Weiss, often described as a founding figure of the modern settler movement, endorses the idea commonly called ‘Greater Israel’ (in Hebrew, Eretz Israel HaShlema). That expansionist vision, rooted in biblical claims, ranges in contemporary advocacy from incorporating territory captured in 1967 — the West Bank, East Jerusalem, Gaza and the Golan Heights — to a maximalist conception of lands from the Nile to the Euphrates.

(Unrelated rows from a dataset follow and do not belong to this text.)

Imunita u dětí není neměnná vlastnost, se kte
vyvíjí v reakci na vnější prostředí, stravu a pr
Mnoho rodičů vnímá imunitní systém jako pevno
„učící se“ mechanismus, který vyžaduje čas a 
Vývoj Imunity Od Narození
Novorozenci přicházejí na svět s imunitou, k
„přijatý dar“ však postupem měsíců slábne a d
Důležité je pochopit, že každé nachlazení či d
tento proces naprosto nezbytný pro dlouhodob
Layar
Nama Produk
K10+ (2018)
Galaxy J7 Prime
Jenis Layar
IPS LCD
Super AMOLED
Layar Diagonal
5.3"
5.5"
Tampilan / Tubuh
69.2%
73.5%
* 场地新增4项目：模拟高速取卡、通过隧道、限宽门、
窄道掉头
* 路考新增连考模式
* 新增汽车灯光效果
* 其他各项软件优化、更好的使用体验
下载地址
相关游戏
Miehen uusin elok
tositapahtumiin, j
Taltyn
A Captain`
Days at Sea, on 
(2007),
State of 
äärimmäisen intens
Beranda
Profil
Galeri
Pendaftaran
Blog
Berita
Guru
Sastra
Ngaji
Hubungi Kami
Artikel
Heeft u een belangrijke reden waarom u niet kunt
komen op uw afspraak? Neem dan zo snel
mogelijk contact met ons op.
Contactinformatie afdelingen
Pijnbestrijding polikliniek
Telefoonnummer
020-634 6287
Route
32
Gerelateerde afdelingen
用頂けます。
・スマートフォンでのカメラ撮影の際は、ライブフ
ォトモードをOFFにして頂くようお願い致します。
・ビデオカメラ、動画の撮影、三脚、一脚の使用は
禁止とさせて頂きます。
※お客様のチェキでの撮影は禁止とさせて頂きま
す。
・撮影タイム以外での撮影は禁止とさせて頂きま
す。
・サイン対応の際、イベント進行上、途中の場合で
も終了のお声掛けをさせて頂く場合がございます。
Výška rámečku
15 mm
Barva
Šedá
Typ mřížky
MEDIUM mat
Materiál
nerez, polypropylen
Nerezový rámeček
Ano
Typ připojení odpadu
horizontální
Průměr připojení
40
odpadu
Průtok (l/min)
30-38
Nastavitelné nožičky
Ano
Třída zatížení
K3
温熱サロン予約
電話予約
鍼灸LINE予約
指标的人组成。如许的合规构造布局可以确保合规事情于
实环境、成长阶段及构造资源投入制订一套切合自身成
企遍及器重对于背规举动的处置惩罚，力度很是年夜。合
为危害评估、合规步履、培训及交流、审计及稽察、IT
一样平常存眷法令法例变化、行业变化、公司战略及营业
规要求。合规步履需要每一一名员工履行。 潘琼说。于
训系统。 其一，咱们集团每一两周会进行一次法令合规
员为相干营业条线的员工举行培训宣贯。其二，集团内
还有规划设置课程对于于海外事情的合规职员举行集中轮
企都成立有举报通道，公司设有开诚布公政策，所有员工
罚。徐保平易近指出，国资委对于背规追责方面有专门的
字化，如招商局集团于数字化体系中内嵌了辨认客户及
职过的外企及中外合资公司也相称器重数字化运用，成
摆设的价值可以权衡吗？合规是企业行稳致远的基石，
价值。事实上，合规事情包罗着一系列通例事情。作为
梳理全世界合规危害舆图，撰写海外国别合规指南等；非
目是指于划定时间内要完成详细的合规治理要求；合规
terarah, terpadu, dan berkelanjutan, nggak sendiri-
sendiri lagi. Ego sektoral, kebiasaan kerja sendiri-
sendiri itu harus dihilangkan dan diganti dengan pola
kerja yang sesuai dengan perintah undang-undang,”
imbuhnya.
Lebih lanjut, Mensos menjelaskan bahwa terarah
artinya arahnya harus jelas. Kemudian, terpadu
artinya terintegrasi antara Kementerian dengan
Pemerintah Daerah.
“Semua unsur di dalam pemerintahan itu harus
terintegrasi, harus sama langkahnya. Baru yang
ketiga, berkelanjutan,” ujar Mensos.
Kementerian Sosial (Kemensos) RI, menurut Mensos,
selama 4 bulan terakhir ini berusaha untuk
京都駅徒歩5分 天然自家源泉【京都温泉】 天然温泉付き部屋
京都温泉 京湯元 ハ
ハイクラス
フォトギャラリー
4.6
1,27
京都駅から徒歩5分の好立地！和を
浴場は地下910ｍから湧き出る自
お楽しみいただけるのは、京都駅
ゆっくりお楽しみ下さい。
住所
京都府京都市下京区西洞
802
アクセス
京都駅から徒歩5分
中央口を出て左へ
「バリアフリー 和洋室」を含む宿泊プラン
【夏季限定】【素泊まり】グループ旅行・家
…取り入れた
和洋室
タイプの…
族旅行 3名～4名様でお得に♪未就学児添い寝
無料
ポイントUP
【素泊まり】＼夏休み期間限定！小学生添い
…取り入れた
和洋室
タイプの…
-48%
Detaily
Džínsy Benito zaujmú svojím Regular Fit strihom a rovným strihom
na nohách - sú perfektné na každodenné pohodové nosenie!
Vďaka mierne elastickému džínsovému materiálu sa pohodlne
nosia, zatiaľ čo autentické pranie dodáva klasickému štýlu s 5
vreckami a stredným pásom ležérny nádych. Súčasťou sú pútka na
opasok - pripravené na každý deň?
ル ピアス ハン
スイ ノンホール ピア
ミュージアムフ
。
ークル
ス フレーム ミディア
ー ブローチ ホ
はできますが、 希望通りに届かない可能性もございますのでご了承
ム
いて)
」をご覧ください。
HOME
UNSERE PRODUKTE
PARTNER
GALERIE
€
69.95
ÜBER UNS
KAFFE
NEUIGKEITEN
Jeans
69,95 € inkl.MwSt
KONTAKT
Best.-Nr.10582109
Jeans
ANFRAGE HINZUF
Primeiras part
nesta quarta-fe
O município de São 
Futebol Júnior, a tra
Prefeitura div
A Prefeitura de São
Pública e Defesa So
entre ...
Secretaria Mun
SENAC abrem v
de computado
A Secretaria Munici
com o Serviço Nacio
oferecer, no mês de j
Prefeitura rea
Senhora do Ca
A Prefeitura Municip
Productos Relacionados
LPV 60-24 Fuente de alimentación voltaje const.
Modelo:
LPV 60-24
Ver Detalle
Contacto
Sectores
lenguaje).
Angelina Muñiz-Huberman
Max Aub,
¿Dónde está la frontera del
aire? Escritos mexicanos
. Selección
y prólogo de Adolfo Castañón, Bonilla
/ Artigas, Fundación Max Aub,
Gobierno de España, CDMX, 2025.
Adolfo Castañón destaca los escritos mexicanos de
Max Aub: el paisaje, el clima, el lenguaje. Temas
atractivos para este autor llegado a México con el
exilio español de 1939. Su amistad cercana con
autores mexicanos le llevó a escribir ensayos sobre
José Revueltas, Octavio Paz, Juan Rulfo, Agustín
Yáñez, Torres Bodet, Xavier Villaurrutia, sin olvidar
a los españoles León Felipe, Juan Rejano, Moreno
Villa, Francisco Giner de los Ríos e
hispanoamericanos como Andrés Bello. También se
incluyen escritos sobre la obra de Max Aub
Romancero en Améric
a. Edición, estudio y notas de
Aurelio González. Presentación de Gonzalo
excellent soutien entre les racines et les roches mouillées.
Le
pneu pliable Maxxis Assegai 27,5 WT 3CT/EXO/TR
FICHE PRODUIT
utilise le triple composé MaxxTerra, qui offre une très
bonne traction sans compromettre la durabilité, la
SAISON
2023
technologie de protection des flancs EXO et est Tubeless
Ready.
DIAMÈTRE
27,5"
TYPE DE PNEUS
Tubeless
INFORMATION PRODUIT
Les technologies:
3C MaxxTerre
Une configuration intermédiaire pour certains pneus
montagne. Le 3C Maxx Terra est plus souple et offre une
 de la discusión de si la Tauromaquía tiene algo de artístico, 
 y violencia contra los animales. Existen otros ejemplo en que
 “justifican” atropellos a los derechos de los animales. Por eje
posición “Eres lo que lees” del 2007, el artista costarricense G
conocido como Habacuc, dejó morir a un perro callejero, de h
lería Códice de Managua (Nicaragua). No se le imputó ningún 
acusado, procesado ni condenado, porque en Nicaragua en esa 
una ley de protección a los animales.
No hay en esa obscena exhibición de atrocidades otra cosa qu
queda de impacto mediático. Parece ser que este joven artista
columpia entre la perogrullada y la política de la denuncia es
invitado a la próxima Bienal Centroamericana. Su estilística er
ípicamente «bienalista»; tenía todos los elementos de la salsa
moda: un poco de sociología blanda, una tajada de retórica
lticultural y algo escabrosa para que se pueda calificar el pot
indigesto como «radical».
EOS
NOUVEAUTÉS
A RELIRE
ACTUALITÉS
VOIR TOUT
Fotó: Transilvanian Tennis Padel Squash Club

Support for territory-based religious and historical claims exists mainly on the Israeli right, but it has surfaced repeatedly in public life. Historian Gil Shohat says figures such as Finance Minister Bezalel Smotrich and National Security Minister Itamar Ben Gvir frame aspirations for historic Palestine as a divine promise rather than merely a political project. High-profile incidents have kept the theme in the headlines: in March 2023 Smotrich stirred controversy by appearing at a Paris memorial in front of a ‘Greater Israel’ map that included Jordan; the following year he told a European broadcaster that Jerusalem’s future could involve expansion toward Damascus. In September 2024 Prime Minister Benjamin Netanyahu presented a map that treated the West Bank as annexed while laying out plans for the post-war ‘day after’ in Gaza. In August 2025 Netanyahu told an Israeli channel he felt strongly connected to the ‘Greater Israel’ vision, prompting demands for clarification from neighboring states; and in February 2026 the US ambassador to Israel, Mike Huckabee, told a US talkshow host it would be ‘fine’ if Israel extended its control across the region.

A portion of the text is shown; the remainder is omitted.